External trigger admission now uses a durable StoryTrigger request object. The SDK no longer creates StoryRuns directly from the trigger helper path.
Each logical submission must reuse the same StoryTrigger.spec.deliveryIdentity.submissionId across retries. The controller owns the durable decision and records Pending, Created, Reused, or Rejected on StoryTrigger.status.decision.
When trigger dedupe mode is token or key, the request identity includes a stable business key plus canonical inputHash. Reusing the key with different inputs is rejected.
When trigger dedupe mode is none, BubuStack is still at-least-once at the event level, but one logical SDK submission chain no longer fans out into multiple StoryRuns because retries reuse the same submissionId.
Impulses can configure dedupe, retry, and throttling via spec.deliveryPolicy and spec.throttle. The SDK enforces the client-side submission behavior and the controller owns the final trigger resolution.
StepRun creation is idempotent for Engram-backed steps because controllers derive deterministic StepRun names from StoryRun name and step name.
Step execution is at-least-once. A StepRun may execute multiple times because retries and job recreation can re-run the same step.
Side-effect reservation uses durable EffectClaim objects. The SDK renews, recovers, and completes those claims across workers while mirroring summaries into StepRun.status.effects.

Published durability follow-up for this area lives in bubu-sdk-go#68, bubu-sdk-go#70, bubu-sdk-go#71, and RFC #76.

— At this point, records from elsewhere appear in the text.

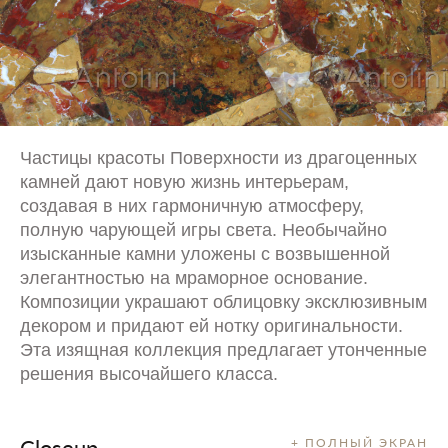
Частицы красоты Поверхности из драгоценных
камней дают новую жизнь интерьерам,
создавая в них гармоничную атмосферу,
полную чарующей игры света. Необычайно
изысканные камни уложены с возвышенной
элегантностью на мраморное основание.
Композиции украшают облицовку эксклюзивным
декором и придают ей нотку оригинальности.
Эта изящная коллекция предлагает утонченные
решения высочайшего класса.
Closeup
+ ПОЛНЫЙ ЭКРАН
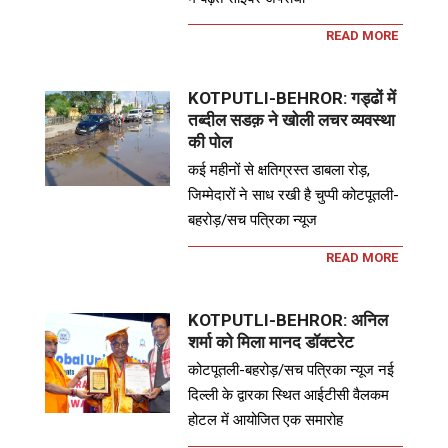
READ MORE
KOTPUTLI-BEHROR: गड्ढों में
तब्दील सडक़ ने खोली लचर व्यवस्था
की पोल
कई महीनों से क्षतिग्रस्त डाबला रोड़,
जिम्मेदारों ने साध रखी है चुप्पी कोटपूतली-
बहरोड़/सच पत्रिका न्यूज
READ MORE
KOTPUTLI-BEHROR: अनिल
शर्मा को मिला मानद डॉक्टरेट
कोटपूतली-बहरोड़/सच पत्रिका न्यूज नई
दिल्ली के द्वारका स्थित आईटीसी वैलकम
होटल में आयोजित एक समारोह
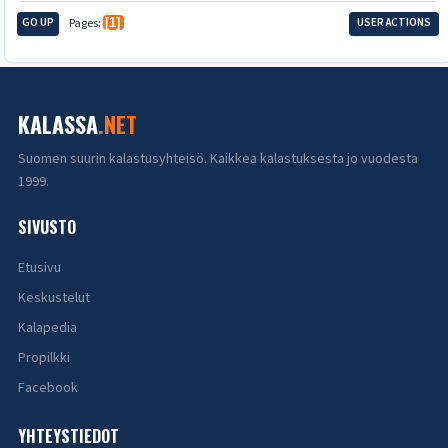
GO UP
Pages
1
USER ACTIONS
KALASSA
.NET
Suomen suurin kalastusyhteisö. Kaikkea kalastuksesta jo vuodesta
1999.
SIVUSTO
Etusivu
Keskustelut
Kalapedia
Propilkki
Facebook
YHTEYSTIEDOT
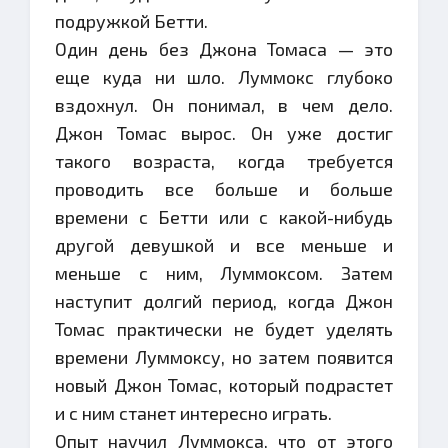
подружкой Бетти.
Один день без Джона Томаса — это
еще куда ни шло. Луммокс глубоко
вздохнул. Он понимал, в чем дело.
Джон Томас вырос. Он уже достиг
такого возраста, когда требуется
проводить все больше и больше
времени с Бетти или с какой-нибудь
другой девушкой и все меньше и
меньше с ним, Луммоксом. Затем
наступит долгий период, когда Джон
Томас практически не будет уделять
времени Луммоксу, но затем появится
новый Джон Томас, который подрастет
и с ним станет интересно играть.
Опыт научил Луммокса, что от этого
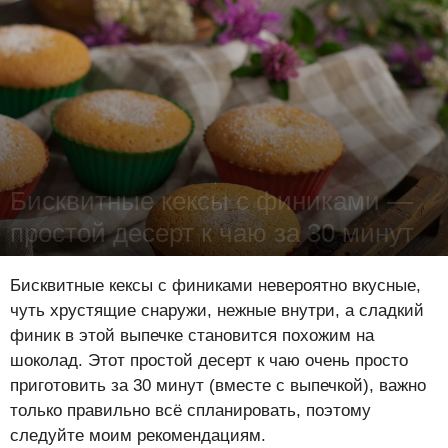
Бисквитные кексы с финиками —
простой десерт к чаю за 30 минут
Лена Цынкевич
-
24 июля 2019
17017
1
0
Бисквитные кексы с финиками невероятно вкусные,
чуть хрустящие снаружи, нежные внутри, а сладкий
финик в этой выпечке становится похожим на
шоколад. Этот простой десерт к чаю очень просто
приготовить за 30 минут (вместе с выпечкой), важно
только правильно всё спланировать, поэтому
следуйте моим рекомендациям.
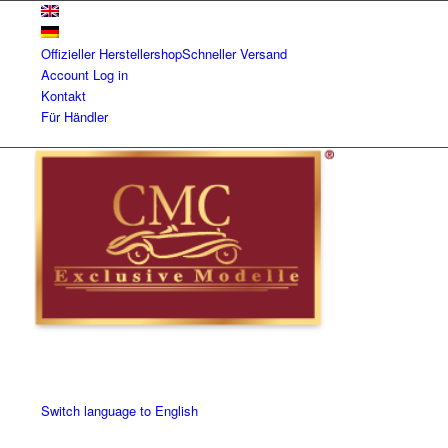
Offizieller Herstellershop
Schneller Versand
Account
Log in
Kontakt
Für Händler
Switch language to English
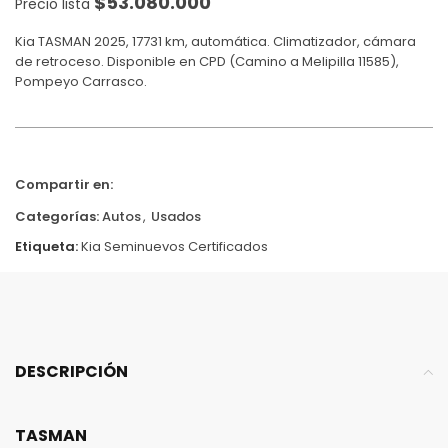
$
53.080.000
Precio lista
Kia TASMAN 2025, 17731 km, automática. Climatizador, cámara
de retroceso. Disponible en CPD (Camino a Melipilla 11585),
Pompeyo Carrasco.
Compartir en:
Categorías:
Autos
,
Usados
Etiqueta:
Kia Seminuevos Certificados
DESCRIPCIÓN
TASMAN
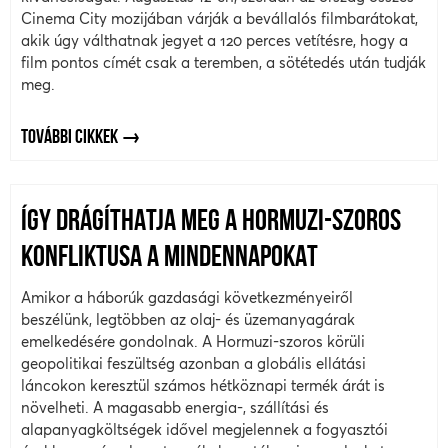
Cinema City mozijában várják a bevállalós filmbarátokat,
akik úgy válthatnak jegyet a 120 perces vetítésre, hogy a
film pontos címét csak a teremben, a sötétedés után tudják
meg.
TOVÁBBI CIKKEK
ÍGY DRÁGÍTHATJA MEG A HORMUZI-SZOROS
KONFLIKTUSA A MINDENNAPOKAT
Amikor a háborúk gazdasági következményeiről
beszélünk, legtöbben az olaj- és üzemanyagárak
emelkedésére gondolnak. A Hormuzi-szoros körüli
geopolitikai feszültség azonban a globális ellátási
láncokon keresztül számos hétköznapi termék árát is
növelheti. A magasabb energia-, szállítási és
alapanyagköltségek idővel megjelennek a fogyasztói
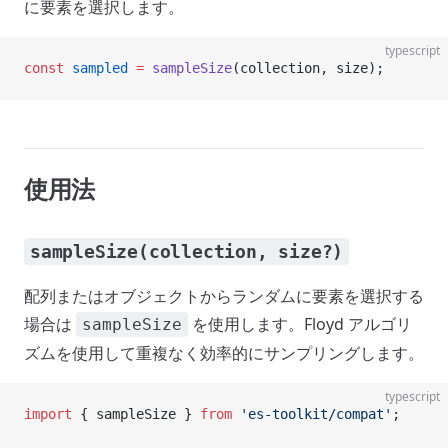
に要素を選択します。
typescript
const
 sampled
 =
 sampleSize
(collection, size);
使用法
sampleSize(collection, size?)
配列またはオブジェクトからランダムに要素を選択する
場合は
を使用します。Floyd アルゴリ
sampleSize
ズムを使用して重複なく効率的にサンプリングします。
typescript
import
 { sampleSize } 
from
 'es-toolkit/compat'
;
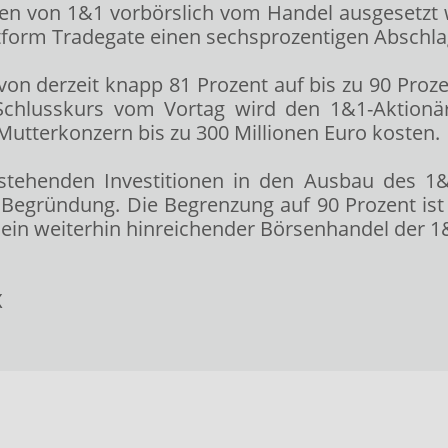
tien von 1&1 vorbörslich vom Handel ausgesetzt 
ttform Tradegate einen sechsprozentigen Abschlag
von derzeit knapp 81 Prozent auf bis zu 90 Proze
-Schlusskurs vom Vortag wird den 1&1-Aktionä
utterkonzern bis zu 300 Millionen Euro kosten.
nstehenden Investitionen in den Ausbau des 1&1
Begründung. Die Begrenzung auf 90 Prozent ist t
ein weiterhin hinreichender Börsenhandel der 1&
X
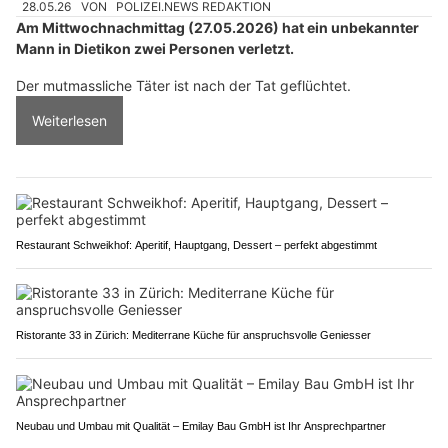
28.05.26
VON
POLIZEI.NEWS REDAKTION
Am Mittwochnachmittag (27.05.2026) hat ein unbekannter
Mann in Dietikon zwei Personen verletzt.
Der mutmassliche Täter ist nach der Tat geflüchtet.
Weiterlesen
Restaurant Schweikhof: Aperitif, Hauptgang, Dessert – perfekt abgestimmt
Ristorante 33 in Zürich: Mediterrane Küche für anspruchsvolle Geniesser
Neubau und Umbau mit Qualität – Emilay Bau GmbH ist Ihr Ansprechpartner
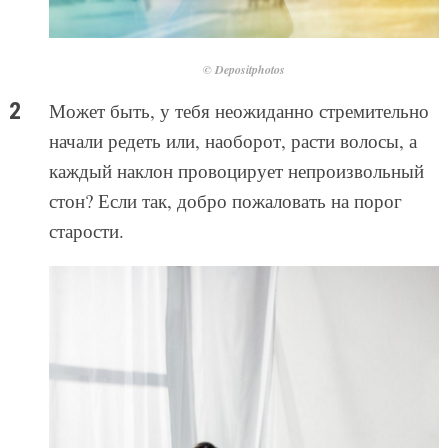
© Depositphotos
Может быть, у тебя неожиданно стремительно
начали редеть или, наоборот, расти волосы, а
каждый наклон провоцирует непроизвольный
стон? Если так, добро пожаловать на порог
старости.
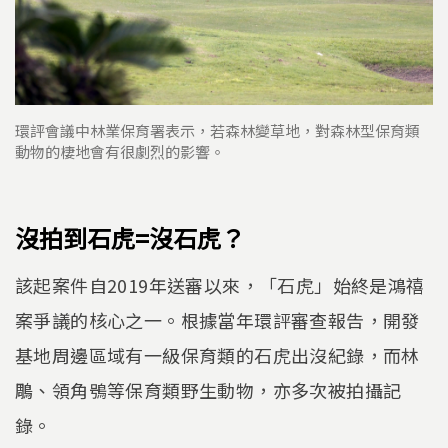
環評會議中林業保育署表示，若森林變草地，對森林型保育類
動物的棲地會有很劇烈的影響。
沒拍到石虎=沒石虎？
該起案件自2019年送審以來，「石虎」始終是鴻禧
案爭議的核心之一。根據當年環評審查報告，開發
基地周邊區域有一級保育類的石虎出沒紀錄，而林
鵰、領角鴞等保育類野生動物，亦多次被拍攝記
錄。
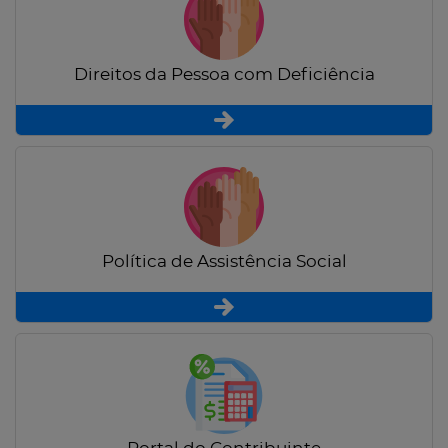
Direitos da Pessoa com Deficiência
Política de Assistência Social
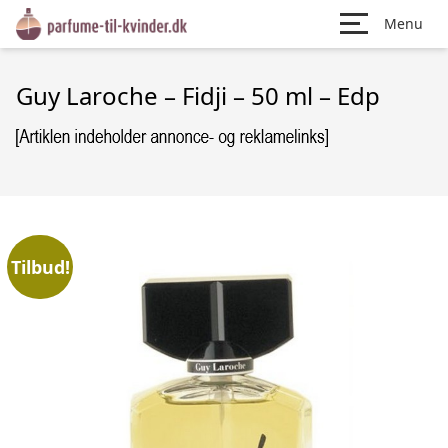
Menu
Guy Laroche – Fidji – 50 ml – Edp
Tilbud!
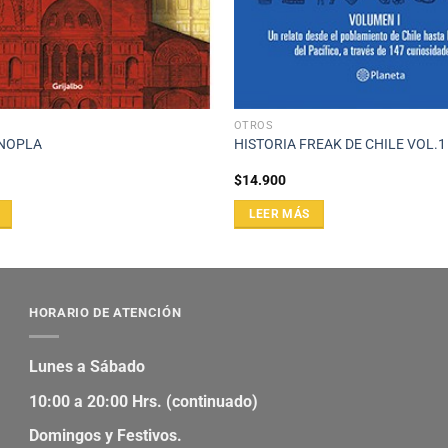
OTROS
NOPLA
HISTORIA FREAK DE CHILE VOL.1
$
14.900
LEER MÁS
HORARIO DE ATENCIÓN
Lunes a Sábado
10:00 a 20:00 Hrs. (continuado)
Domingos y Festivos.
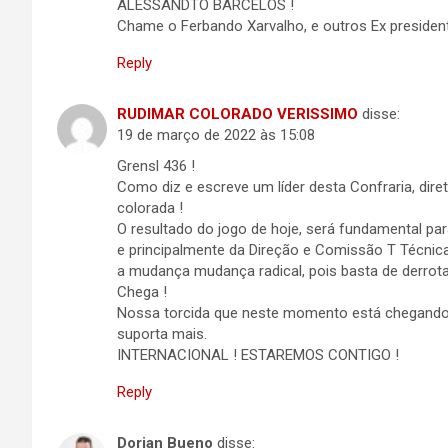
ALESSANDTO BARCELOS !
Chame o Ferbando Xarvalho, e outros Ex president
Reply
RUDIMAR COLORADO VERISSIMO
disse:
19 de março de 2022 às 15:08
Grensl 436 !
Como diz e escreve um líder desta Confraria, dire
colorada !
O resultado do jogo de hoje, será fundamental par
e principalmente da Direção e Comissão T Técnica
a mudança mudança radical, pois basta de derrota
Chega !
Nossa torcida que neste momento está chegando e
suporta mais.
INTERNACIONAL ! ESTAREMOS CONTIGO !
Reply
Dorian Bueno
disse:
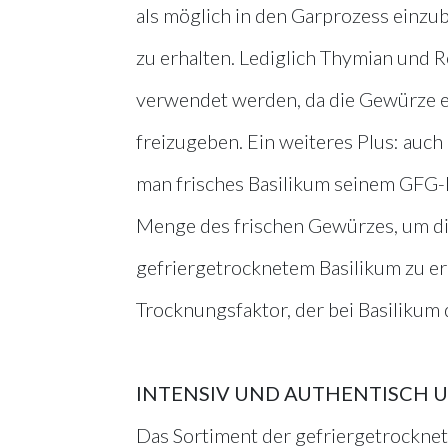
als möglich in den Garprozess einz
zu erhalten. Lediglich Thymian und 
verwendet werden, da die Gewürze e
freizugeben. Ein weiteres Plus: auch 
man frisches Basilikum seinem GFG-
Menge des frischen Gewürzes, um di
gefriergetrocknetem Basilikum zu e
Trocknungsfaktor, der bei Basilikum
INTENSIV UND AUTHENTISCH U
Das Sortiment der gefriergetrockne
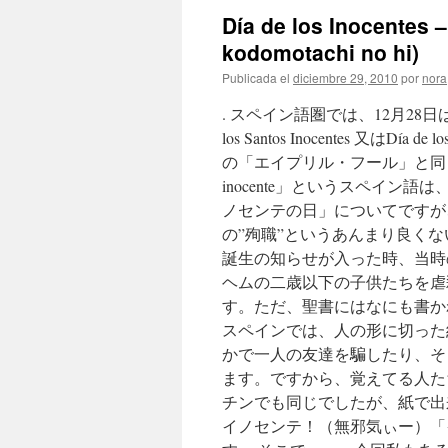
Día de los Inocen
kodomotachi no hi)
Publicada el
diciembre 29, 2010
por
nora
. スペイン語圏では、12月28
los Santos Inocentes 又は
の「エイプリル・フール」と同じ
inocente」というスペイン
ノセンテの日」についてですが
の”殉職”というあんまり良く
誕生の知らせが入った時、当時
ヘムの二歳以下の子供たちを虐
す。ただ、聖書にはなにも書か
スペインでは、人の形に切った
かで一人の友達を騙したり、そ
ます。ですから、覚えてる人た
チンでも同じでしたが、紙で出来た
イノセンテ！（無邪気ぃー）「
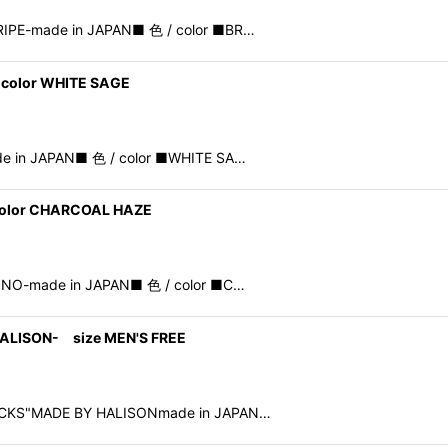
IPE-made in JAPAN■ 色 / color ■BR…
 color WHITE SAGE
e in JAPAN■ 色 / color ■WHITE SA…
color CHARCOAL HAZE
INO-made in JAPAN■ 色 / color ■C…
HALISON- size MEN'S FREE
OCKS"MADE BY HALISONmade in JAPAN…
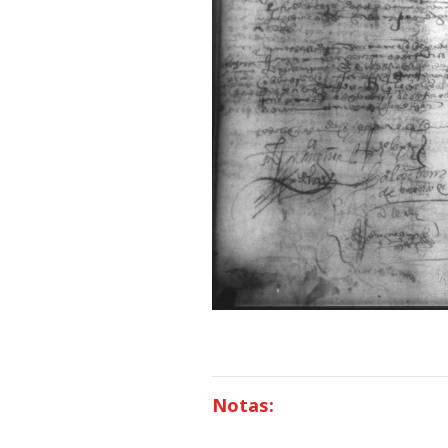
Notas:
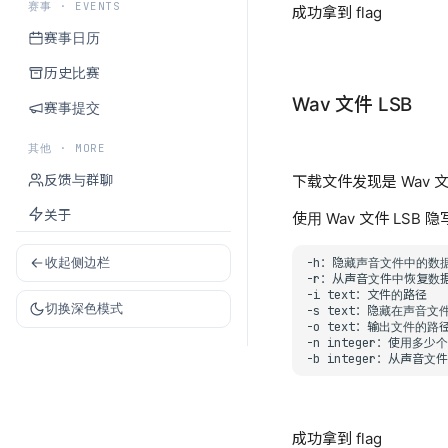
赛事 · EVENTS
成功拿到 flag
赛事日历
历史比赛
Wav 文件 LSB
赛事提交
其他 · MORE
反馈与群聊
下载文件发现是 Wav 
关于
使用 Wav 文件 LSB 隐
收起侧边栏
-i
切换深色模式
-s
-o
-n
integer：使用多少
-b
成功拿到 flag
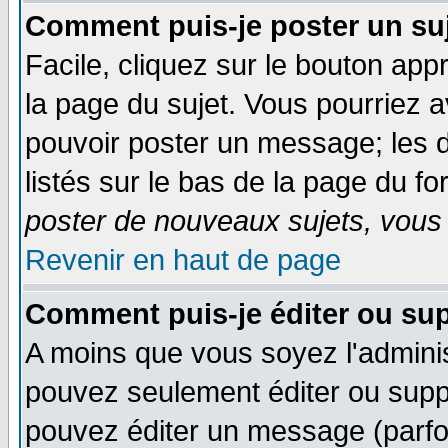
Comment puis-je poster un su
Facile, cliquez sur le bouton appr
la page du sujet. Vous pourriez 
pouvoir poster un message; les d
listés sur le bas de la page du fo
poster de nouveaux sujets, vous 
Revenir en haut de page
Comment puis-je éditer ou su
A moins que vous soyez l'admini
pouvez seulement éditer ou sup
pouvez éditer un message (parfo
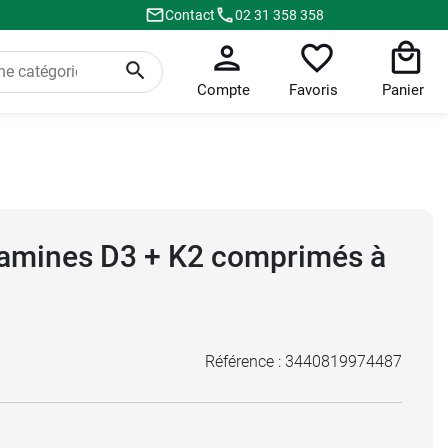
Contact
02 31 358 358
Compte
Favoris
Panier
tamines D3 + K2 comprimés à
Référence :
3440819974487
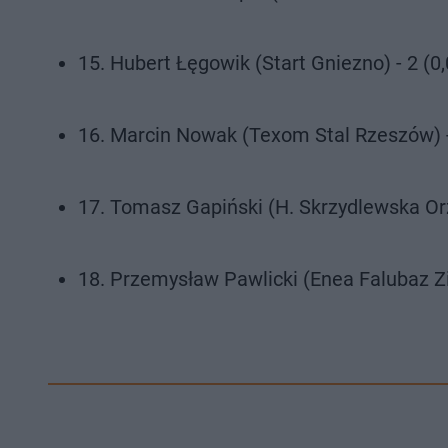
15. Hubert Łęgowik (Start Gniezno) - 2 (0,0
16. Marcin Nowak (Texom Stal Rzeszów) - 
17. Tomasz Gapiński (H. Skrzydlewska Or
18. Przemysław Pawlicki (Enea Falubaz Zi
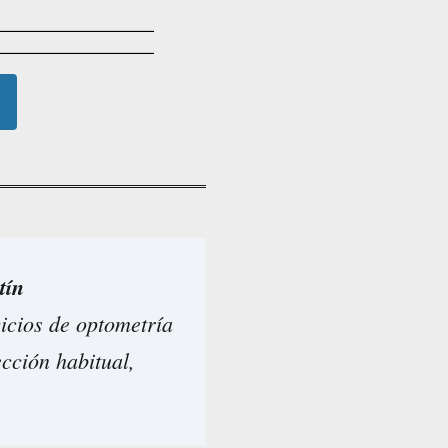
tín
icios de optometría
ección habitual,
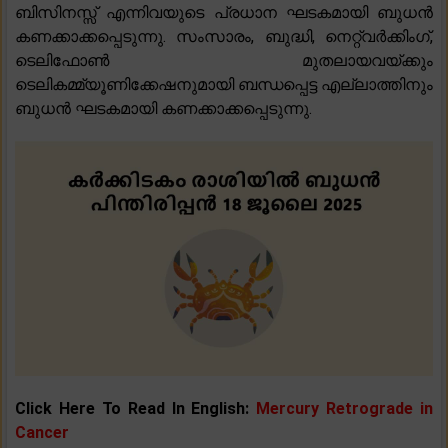
ബിസിനസ്സ് എന്നിവയുടെ പ്രധാന ഘടകമായി ബുധൻ
കണക്കാക്കപ്പെടുന്നു. സംസാരം, ബുദ്ധി, നെറ്റ്‌വർക്കിംഗ്,
ടെലിഫോൺ മുതലായവയ്ക്കും
ടെലികമ്മ്യൂണിക്കേഷനുമായി ബന്ധപ്പെട്ട എല്ലാത്തിനും
ബുധൻ ഘടകമായി കണക്കാക്കപ്പെടുന്നു.
Click Here To Read In English:
Mercury Retrograde in
Cancer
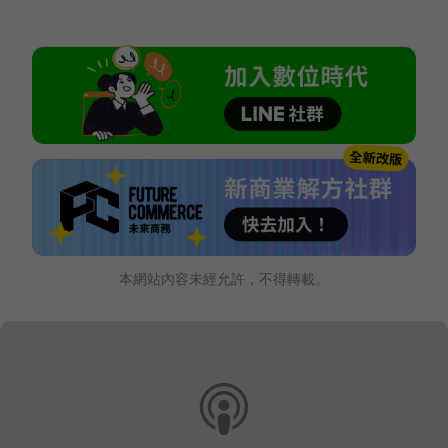
本網站內容未經允許，不得轉載。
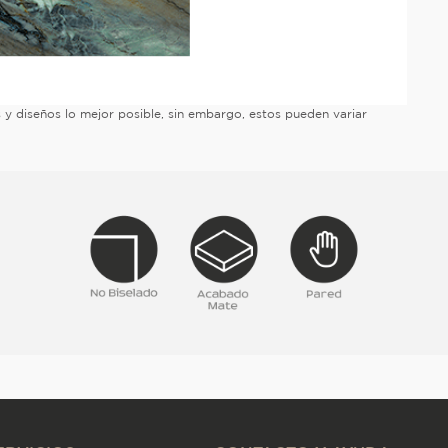
es y diseños lo mejor posible, sin embargo, estos pueden variar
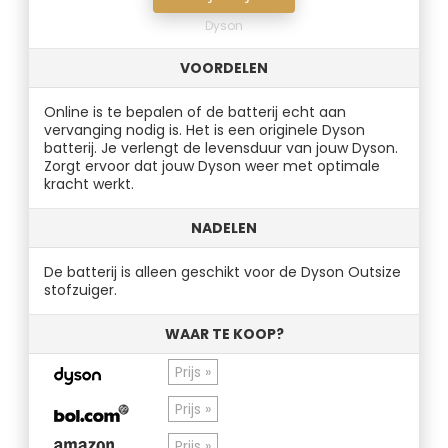
Dyson
VOORDELEN
Online is te bepalen of de batterij echt aan
vervanging nodig is. Het is een originele Dyson
batterij. Je verlengt de levensduur van jouw Dyson.
Zorgt ervoor dat jouw Dyson weer met optimale
kracht werkt.
NADELEN
De batterij is alleen geschikt voor de Dyson Outsize
stofzuiger.
WAAR TE KOOP?
Prijs »
Prijs »
Prijs »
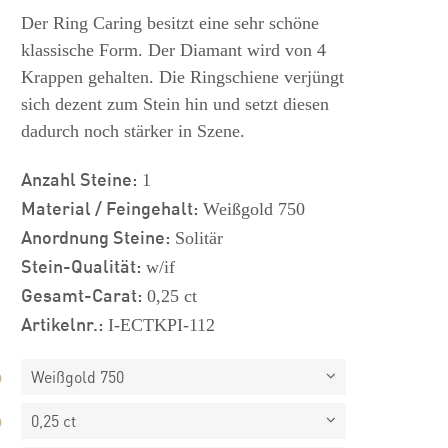
s
Der Ring Caring besitzt eine sehr schöne
klassische Form. Der Diamant wird von 4
Krappen gehalten. Die Ringschiene verjüngt
sich dezent zum Stein hin und setzt diesen
dadurch noch stärker in Szene.
Anzahl Steine:
1
Material / Feingehalt:
Weißgold 750
Anordnung Steine:
Solitär
Stein-Qualität:
w/if
Gesamt-Carat:
0,25 ct
Artikelnr.:
I-ECTKPI-112
Weißgold 750
0,25 ct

Explicit delivery guarantees (current)

The guarantees below are the explicit contract boundaries for BubuStack today.

Trigger admission
- Durable per StoryTrigger request. Retries for the same logical submission resolve through one request object.
- At-least-once across distinct events when no stable business key is supplied.
- Idempotent for identical inputs when token or key dedupe mode is used and the same business key + input hash are reused.
StoryRun creation
- Controller-owned and driven from the resolved StoryTrigger decision.
StepRun creation
- Idempotent per step for Engram-backed steps: StepRun names are derived deterministically from StoryRun name + step name.
Step execution
- At-least-once. Retries and Job recreation can re-run the same step.
Effects
- Single active owner per effect key via EffectClaim.
- Completed claims suppress re-execution across workers.
- External systems should still use stable business idempotency keys where available to protect against crash-after-side-effect-before-claim-complete windows.
Signals
- Best-effort delivery. No ordering or replay guarantee unless signal sequences are used and persisted in the StepRun status.
Streaming transport (bobravoz-grpc)
- Best-effort by default. When delivery.semantics=at_least_once and replay is enabled, the hub provides at-least-once delivery with replay on reconnect. Completion is tracked when the downstream Engram finishes a packet, not when the SDK first reads it. In-memory buffers can still drop messages on overflow in best-effort modes. See Transport Settings.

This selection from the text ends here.